| PROBLEM |
Transcribe every entry below word for word, but skip the pictures.

(Excerpts from a dataset)
^^^^^^^^
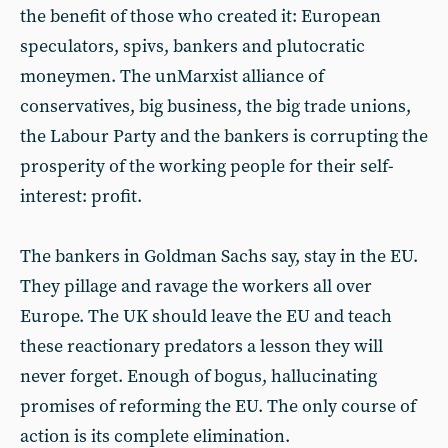
the benefit of those who created it: European
speculators, spivs, bankers and plutocratic
moneymen. The unMarxist alliance of
conservatives, big business, the big trade unions,
the Labour Party and the bankers is corrupting the
prosperity of the working people for their self-
interest: profit.
The bankers in Goldman Sachs say, stay in the EU.
They pillage and ravage the workers all over
Europe. The UK should leave the EU and teach
these reactionary predators a lesson they will
never forget. Enough of bogus, hallucinating
promises of reforming the EU. The only course of
action is its complete elimination.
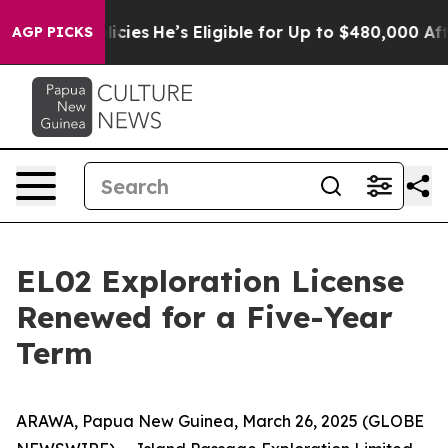
Policies
He’s Eligible for Up to $480,000 After Being
AGP PICKS
EL02 Exploration License
Renewed for a Five-Year
Term
ARAWA, Papua New Guinea, March 26, 2025 (GLOBE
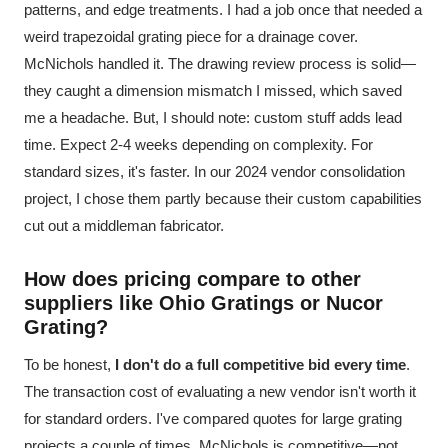
patterns, and edge treatments. I had a job once that needed a
weird trapezoidal grating piece for a drainage cover.
McNichols handled it. The drawing review process is solid—
they caught a dimension mismatch I missed, which saved
me a headache. But, I should note: custom stuff adds lead
time. Expect 2-4 weeks depending on complexity. For
standard sizes, it's faster. In our 2024 vendor consolidation
project, I chose them partly because their custom capabilities
cut out a middleman fabricator.
How does pricing compare to other
suppliers like Ohio Gratings or Nucor
Grating?
To be honest,
I don't do a full competitive bid every time
.
The transaction cost of evaluating a new vendor isn't worth it
for standard orders. I've compared quotes for large grating
projects a couple of times. McNichols is competitive—not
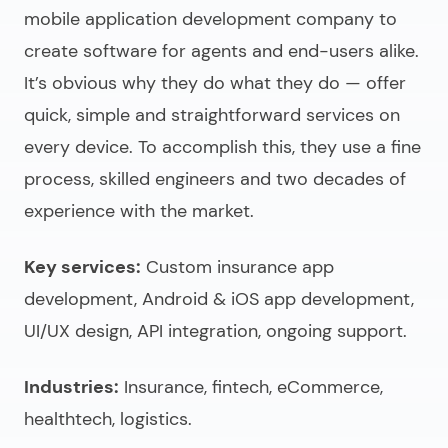
mobile application development company
to
create software for agents and end-users alike.
It’s obvious why they do what they do — offer
quick, simple and straightforward services on
every device. To accomplish this, they use a fine
process, skilled engineers and two decades of
experience with the market.
Key services:
Custom insurance app
development, Android & iOS app development,
UI/UX design, API integration, ongoing support.
Industries:
Insurance, fintech, eCommerce,
healthtech, logistics.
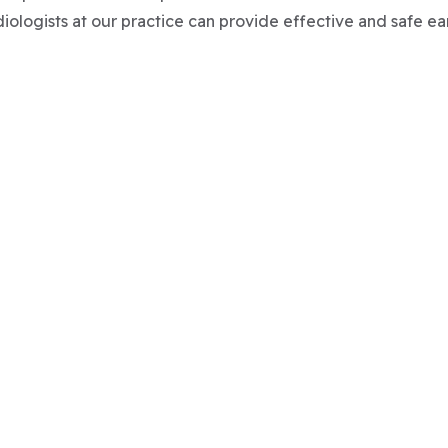
diologists at our practice can provide effective and safe ea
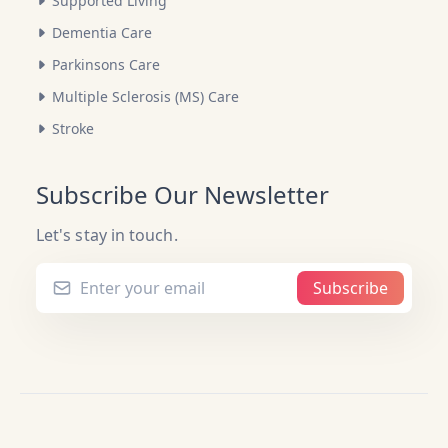
Supported Living
Dementia Care
Parkinsons Care
Multiple Sclerosis (MS) Care
Stroke
Subscribe Our Newsletter
Let's stay in touch.
Subscribe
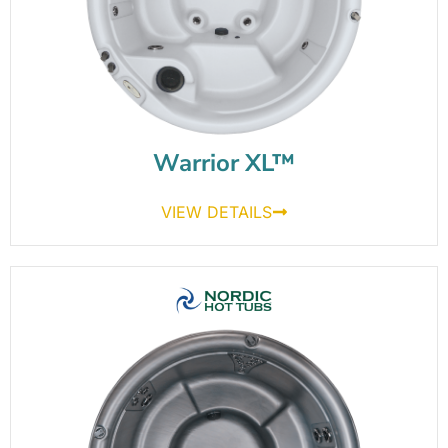
Warrior XL™
VIEW DETAILS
^^^^^^^^
| SOLUTION TO THE PROBLEM |
the benefit of those who created it: European
speculators, spivs, bankers and plutocratic
moneymen. The unMarxist alliance of
conservatives, big business, the big trade unions,
the Labour Party and the bankers is corrupting the
prosperity of the working people for their self-
interest: profit.
The bankers in Goldman Sachs say, stay in the EU.
They pillage and ravage the workers all over
Europe. The UK should leave the EU and teach
these reactionary predators a lesson they will
never forget. Enough of bogus, hallucinating
promises of reforming the EU. The only course of
action is its complete elimination.
Policies
He’s Eligible for Up to $480,000 After Being
AGP PICKS
EL02 Exploration License
Renewed for a Five-Year
Term
ARAWA, Papua New Guinea, March 26, 2025 (GLOBE
patterns, and edge treatments. I had a job once that needed a
weird trapezoidal grating piece for a drainage cover.
McNichols handled it. The drawing review process is solid—
they caught a dimension mismatch I missed, which saved
me a headache. But, I should note: custom stuff adds lead
time. Expect 2-4 weeks depending on complexity. For
standard sizes, it's faster. In our 2024 vendor consolidation
project, I chose them partly because their custom capabilities
cut out a middleman fabricator.
How does pricing compare to other
suppliers like Ohio Gratings or Nucor
Grating?
To be honest,
I don't do a full competitive bid every time
.
The transaction cost of evaluating a new vendor isn't worth it
for standard orders. I've compared quotes for large grating
projects a couple of times. McNichols is competitive—not
mobile application development company
to
create software for agents and end-users alike.
It’s obvious why they do what they do — offer
quick, simple and straightforward services on
every device. To accomplish this, they use a fine
process, skilled engineers and two decades of
experience with the market.
Key services:
Custom insurance app
development, Android & iOS app development,
UI/UX design, API integration, ongoing support.
Industries:
Insurance, fintech, eCommerce,
healthtech, logistics.
diologists at our practice can provide effective and safe ea
Supported Living
Dementia Care
Parkinsons Care
Multiple Sclerosis (MS) Care
Stroke
Subscribe Our Newsletter
Let's stay in touch.
Subscribe
Warrior XL™
VIEW DETAILS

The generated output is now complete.